We can compute the difference person by person and then create a confidence interval for those differences. This is called a paired design becuase we have pairs of related measurements and we are interested in their difference. Here’s how to create the new variable.

MedicalImages <-
  MedicalImages %>%
  mutate(diff = slide - digital) %>%
  mutate(ratio = slide / digital)
head(MedicalImages) %>% pander()
slide digital diff ratio
30 25 5 1.2
35 16 19 2.188
40 15 25 2.667
25 15 10 1.667
20 10 10 2
30 20 10 1.5

  1. Use this new variable to compute a 95% confidence interval for the average difference. (Let R do the work.)

  2. Repeat this with ratios rather than differences.

  3. Which should we use, ratios or differences? One way to judge would be to look to see which of the two has a more nearly normal distribution. Create normal-quantile plots of each. Does one of the two methods look like the better option in this case? (Note: you can add a guideline to your QQ plots with gf_qqline(). The default for this connects the 25th and 75th percentiles, which can sometimes be a bit misleading, so use with caution. You can change this default with, for example line.p = c(0.1, 0.9).)

  4. What do you conclude? Is one of these methods faster?

Here’s a fancy version of the two normal-quantile plots, illustrating the use of line.p and placing them side-by-side using the patchwork package.

library(patchwork)
# | between two plots puts them side by side
gf_qq(~ratio, data = MedicalImages) %>% gf_qqline( line.p = c(0.15, 0.85)) | 
  gf_qq(~diff, data = MedicalImages) %>% gf_qqline(line.p = c(0.15, 0.85))


6. Want more practice?
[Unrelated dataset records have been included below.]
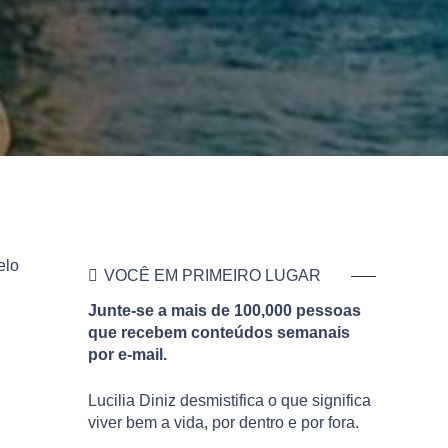
elo
VOCÊ EM PRIMEIRO LUGAR
Junte-se a mais de 100,000 pessoas
que recebem conteúdos semanais
por e-mail.
Lucilia Diniz desmistifica o que significa
viver bem a vida, por dentro e por fora.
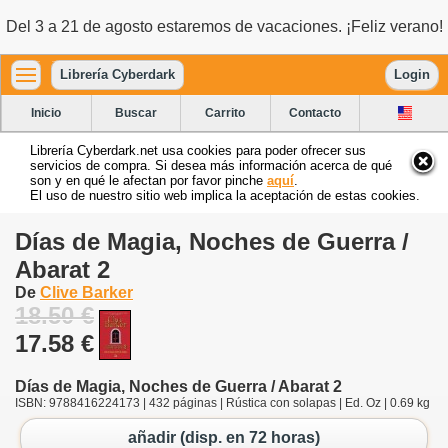
Del 3 a 21 de agosto estaremos de vacaciones. ¡Feliz verano!
Librería Cyberdark
Login
Inicio
Buscar
Carrito
Contacto
Librería Cyberdark.net usa cookies para poder ofrecer sus
servicios de compra. Si desea más información acerca de qué
son y en qué le afectan por favor pinche
aquí
.
El uso de nuestro sitio web implica la aceptación de estas cookies.
Días de Magia, Noches de Guerra /
Abarat 2
De
Clive Barker
18.50 €
17.58 €
Días de Magia, Noches de Guerra / Abarat 2
ISBN: 9788416224173 | 432 páginas | Rústica con solapas | Ed. Oz | 0.69 kg
añadir (disp. en 72 horas)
Go back and compute the confidence intervals in the previous problem by hand. (Use df_stats() to create a numerical summary, then do the rest of the computation yourself.) You should get the same results as you got using t.test().


7. A group of middle school kids collected dimes as a fund raiser. Before bringing the dimes to the bank, they wanted to estimate the number of dimes they had collected. Devise method to make this estimate. There is more than one way to do this, but stick to things that middle school kids could reasonably manage (perhaps with a little help from you, a friendly engineering student).